The above two cliffs that Jesus dealt with were cliffs, but not 'fiscal cliffs'. However, there were fiscal issues that Jesus dealt with. By fiscal, I mean dealings with government taxes and finances. In the scripture below, Jesus answers the question, it right to pay taxes?

Then the Pharisees met together to plot how to trap Jesus into saying something for which he could be arrested. They sent some of their disciples, along with the supporters of Herod, to meet with him. “Teacher,” they said, “we know how honest you are. You teach the way of God truthfully. You are impartial and don’t play favorites. Now tell us what you think about this: Is it right to pay taxes to Caesar or not?” But Jesus knew their evil motives. “You hypocrites!” he said. “Why are you trying to trap me? Here, show me the coin used for the tax.” When they handed him a Roman coin, he asked, “Whose picture and title are stamped on it?”  “Caesar’s,” they replied. “Well, then,” he said, “give to Caesar what belongs to Caesar, and give to God what belongs to God.” (Matthew 22:15-21)

Jesus and his disciples were approached by the tax collectors to pay a temple tax. The money to pay the tax was provided in a very interesting way (must be nice).

After Jesus and his disciples arrived in Capernaum, the collectors of the two-drachma tax came to Peter and asked, “Doesn’t your teacher pay the temple tax?”  “Yes, he does,” he replied. When Peter came into the house, Jesus was the first to speak. “What do you think, Simon?” he asked. “From whom do the kings of the earth collect duty and taxes—from their own sons or from others?”  “From others,” Peter answered. “Then the sons are exempt,” Jesus said to him. But so that we may not offend them, go to the lake and throw out your line. Take the first fish you catch; open its mouth and you will find a four-drachma coin. Take it and give it to them for my tax and yours.” (Matthew 17:24-27)

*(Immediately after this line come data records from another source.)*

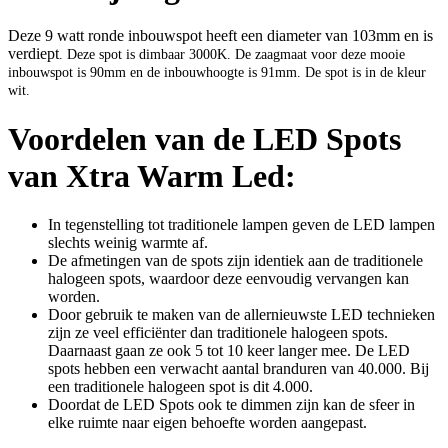
Deze 9 watt ronde inbouwspot heeft een diameter van 103mm en is
verdiept
. Deze spot is dimbaar 3000K. De zaagmaat voor deze mooie
inbouwspot is 90mm en de inbouwhoogte is 91mm.
De spot is in de kleur
wit.
Voordelen van de LED Spots
van Xtra Warm Led:
In tegenstelling tot traditionele lampen geven de LED lampen
slechts weinig warmte af.
De afmetingen van de spots zijn identiek aan de traditionele
halogeen spots, waardoor deze eenvoudig vervangen kan
worden.
Door gebruik te maken van de allernieuwste LED technieken
zijn ze veel efficiënter dan traditionele halogeen spots.
Daarnaast gaan ze ook 5 tot 10 keer langer mee. De LED
spots hebben een verwacht aantal branduren van 40.000. Bij
een traditionele halogeen spot is dit 4.000.
Doordat de LED Spots ook te dimmen zijn kan de sfeer in
elke ruimte naar eigen behoefte worden aangepast.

Tax collectors back then were disreputable. They were known for collecting not only the tax that was due, but also some extra for themselves. John the Baptist commented on this.
Even corrupt tax collectors came to be baptized and asked, “Teacher, what should we do?” He replied, “Collect no more taxes than the government requires.” “What should we do?” asked some soldiers. John replied, “Don’t extort money or make false accusations. And be content with your pay.” (Luke 3:12-14)

Jesus didn't avoid tax collectors, though. He even picked one as His own disciple, one of the 12 apostles! - Matthew.
As Jesus was walking along, he saw a man named Matthew sitting at his tax collector’s booth. “Follow me and be my disciple,” Jesus said to him. So Matthew got up and followed him. Later, Matthew invited Jesus and his disciples to his home as dinner guests, along with many tax collectors and other disreputable sinners. (Matthew 9:9-10)

And I'm sure you remember Zaccheus, the wealthy, chief tax collector who wanted to see Jesus. Because he was short, Zaccheus had to climb up a tree to get a glimpse of Jesus. But Jesus spotted him, and said, “Zacchaeus, come down immediately. I must stay at your house today.” So he came down at once and welcomed him gladly. All the people saw this and began to mutter, “He has gone to be the guest of a ‘sinner.’” But Zacchaeus stood up and said to the Lord, “Look, Lord! Here and now I give half of my possessions to the poor, and if I have cheated anybody out of anything, I will pay back four times the amount.” (Luke 19:5-8) ......Looks like even tax collectors can have a change of heart when they meet Jesus!

So as far as taxes go, remember that Jesus had to deal with all that mess too. That includes finances and tax collectors. And when it's time to pay your taxes, don't feel alone. There's nothing new under the sun!